» WHAT YOU HAVE TO DO: Needed from the data below: every line from the one with "look and functionality with best" up to and including the one with "Personalized Diary Manufacturing Company In", repeated exactly and with nothing else.
*** Opening of MATERIAL PROVIDED ***
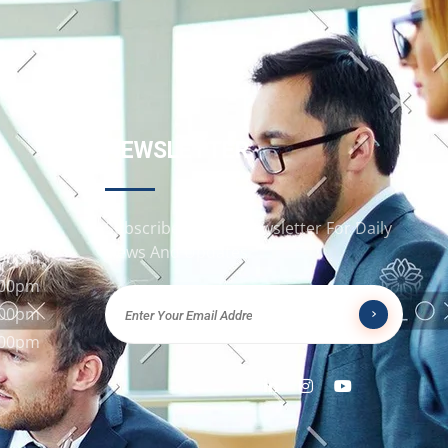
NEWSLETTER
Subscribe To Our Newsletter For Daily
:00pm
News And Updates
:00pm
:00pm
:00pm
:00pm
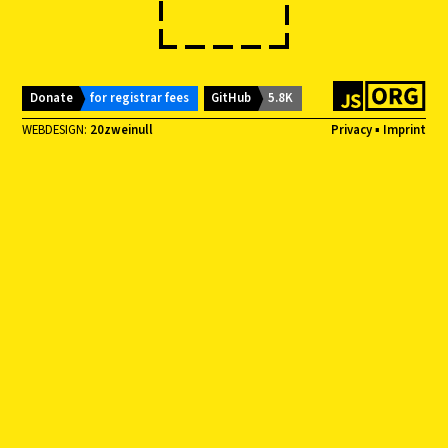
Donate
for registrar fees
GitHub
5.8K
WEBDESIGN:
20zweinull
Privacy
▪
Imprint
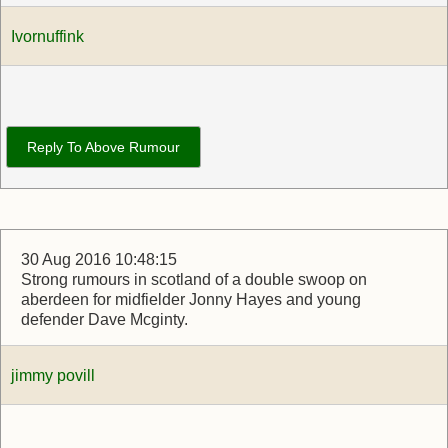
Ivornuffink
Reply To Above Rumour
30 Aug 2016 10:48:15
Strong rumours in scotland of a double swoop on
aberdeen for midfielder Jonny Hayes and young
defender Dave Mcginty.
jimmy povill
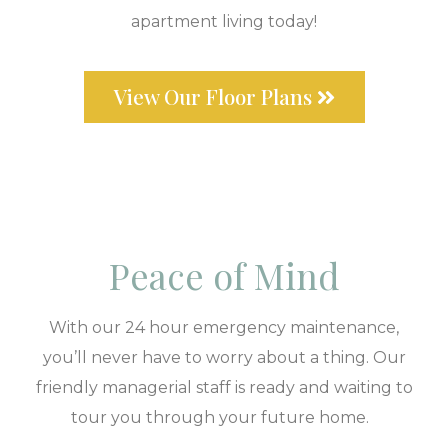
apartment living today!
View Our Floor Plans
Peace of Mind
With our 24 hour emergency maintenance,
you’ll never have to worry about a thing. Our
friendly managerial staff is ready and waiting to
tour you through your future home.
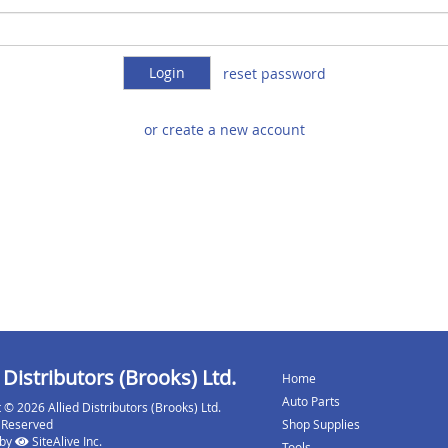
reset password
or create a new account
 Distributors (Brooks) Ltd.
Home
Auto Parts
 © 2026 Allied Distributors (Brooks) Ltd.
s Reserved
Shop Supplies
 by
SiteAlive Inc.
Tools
*** Close of MATERIAL PROVIDED ***
*** Opening of MATERIAL PROVIDED ***
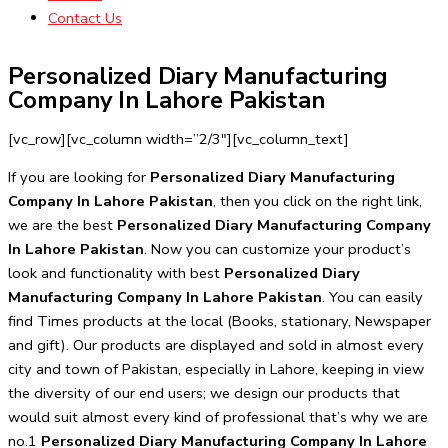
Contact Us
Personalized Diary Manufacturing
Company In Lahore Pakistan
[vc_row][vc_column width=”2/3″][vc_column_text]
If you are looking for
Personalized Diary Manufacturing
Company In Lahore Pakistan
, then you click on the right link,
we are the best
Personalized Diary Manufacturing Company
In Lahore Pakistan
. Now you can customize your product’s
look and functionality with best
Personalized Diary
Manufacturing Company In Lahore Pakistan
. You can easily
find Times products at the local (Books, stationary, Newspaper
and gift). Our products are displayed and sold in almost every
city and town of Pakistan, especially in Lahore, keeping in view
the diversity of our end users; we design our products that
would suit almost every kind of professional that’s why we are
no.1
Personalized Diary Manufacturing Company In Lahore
*** Close of MATERIAL PROVIDED ***
» SOLUTION FOR THIS TASK:
look and functionality with best
Personalized Diary
Manufacturing Company In Lahore Pakistan
. You can easily
find Times products at the local (Books, stationary, Newspaper
and gift). Our products are displayed and sold in almost every
city and town of Pakistan, especially in Lahore, keeping in view
the diversity of our end users; we design our products that
would suit almost every kind of professional that’s why we are
no.1
Personalized Diary Manufacturing Company In Lahore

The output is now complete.